Image metrics catch failures text metrics miss. A parts list can score perfectly on G-Eval (plausible part numbers, varied colors, correct categories) while failing ImageCoherence because the CDN serves a different part variant for that number. The multi-modal layer adds a ground-truth check that pure text evaluation cannot provide.
DeepSeek as judge works. At temperature 0.0 with structured output, DeepSeek-chat produces consistent, well-calibrated evaluation scores. The cost savings over GPT-4o are significant when you're running 6 metrics across multiple test cases in CI.
Part hints are the real grounding mechanism. The _PART_HINTS dictionary does more for output quality than any prompt engineering trick. By constraining the LLM to a curated pool of real part numbers per category, we eliminate the most common failure mode — hallucinated part numbers — before evaluation even runs.

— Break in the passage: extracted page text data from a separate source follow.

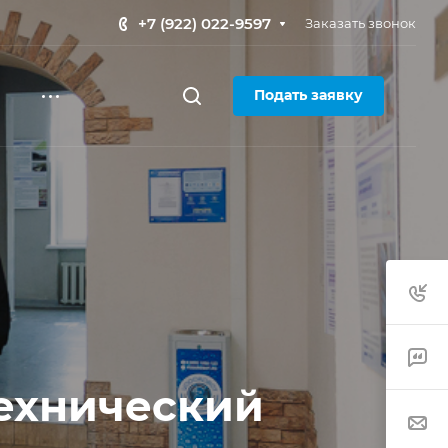
+7 (922) 022-9597
Заказать звонок
Подать заявку
ехнический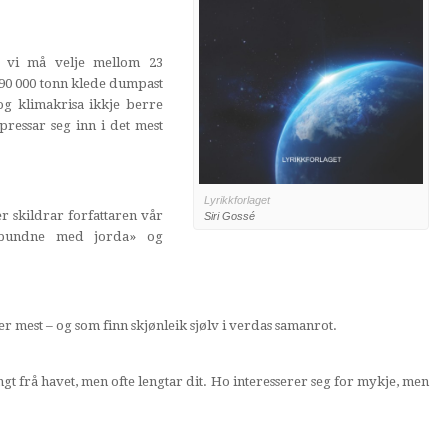
r vi må velje mellom 23
r 90 000 tonn klede dumpast
 og klimakrisa ikkje berre
pressar seg inn i det mest
Lyrikkforlaget
r skildrar forfattaren vår
Siri Gossé
orbundne med jorda» og
er mest – og som finn skjønleik sjølv i verdas samanrot.
gt frå havet, men ofte lengtar dit. Ho interesserer seg for mykje, men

The evaluation suite is the specification. The five axes define what "good" means for this system: structurally plausible parts (G-Eval), visually coherent images (ImageCoherence), accurately described images (ImageReference), practically helpful output (ImageHelpfulness), and grounded claims (Faithfulness). Any change to the pipeline that degrades these metrics is a regression, full stop.
Adapt This to Your Domain
The LEGO domain is specific, but the evaluation pattern generalizes. If your AI pipeline produces multi-modal output — text paired with images, diagrams, or visual references — the same five-axis structure applies:
-
G-Eval with domain criteria. Replace LEGO part numbers with your domain's structured identifiers (ICD-10 codes, SKU numbers, chemical formulas). Write evaluation steps that encode expert knowledge about what "plausible" looks like in your field.
-
Image metrics for visual output. Any system that generates or references images alongside text — product catalogs, medical imaging reports, architectural plans — benefits from coherence and reference checks. The
MLLMImageembedding pattern works with any image URL. -
RAG faithfulness against your catalog. Replace
PARTS_CATALOGwith your canonical reference data. Set the faithfulness threshold based on how much of your catalog the AI is expected to cover — 0.3 for approximate outputs, 0.7+ for exact lookups. -
Custom judge economics. The
DeepEvalBaseLLMinterface takes 30 lines of code. Any OpenAI-compatible API (DeepSeek, Mistral, local models via Ollama) can serve as judge. Match the judge model to your evaluation budget, not your generation model.
The full evaluation pipeline runs in under two minutes with DeepSeek as judge. It catches the failures that unit tests miss — the hallucinated identifier that looks valid, the mismatched image that users would notice, the output that's coherent but useless. If your AI pipeline produces multi-modal output, evaluate it multi-modally.